▸ DATA EXTRACT
-- Opening Marker --

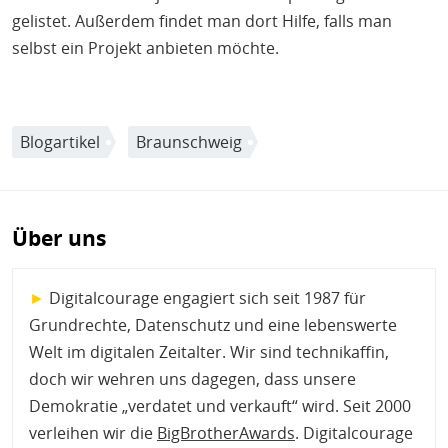
gelistet. Außerdem findet man dort Hilfe, falls man
selbst ein Projekt anbieten möchte.
Blogartikel
Braunschweig
Über uns
►
Digitalcourage engagiert sich seit 1987 für
Grundrechte, Datenschutz und eine lebenswerte
Welt im digitalen Zeitalter. Wir sind technikaffin,
doch wir wehren uns dagegen, dass unsere
Demokratie „verdatet und verkauft“ wird. Seit 2000
verleihen wir die
BigBrotherAwards
. Digitalcourage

-- Closing Marker --

▸ TASK OBJECTIVE
Your copy should match the records word for word, with the pictures removed.

▸ ANSWER
gelistet. Außerdem findet man dort Hilfe, falls man
selbst ein Projekt anbieten möchte.
Blogartikel
Braunschweig
Über uns
►
Digitalcourage engagiert sich seit 1987 für
Grundrechte, Datenschutz und eine lebenswerte
Welt im digitalen Zeitalter. Wir sind technikaffin,
doch wir wehren uns dagegen, dass unsere
Demokratie „verdatet und verkauft“ wird. Seit 2000
verleihen wir die
BigBrotherAwards
. Digitalcourage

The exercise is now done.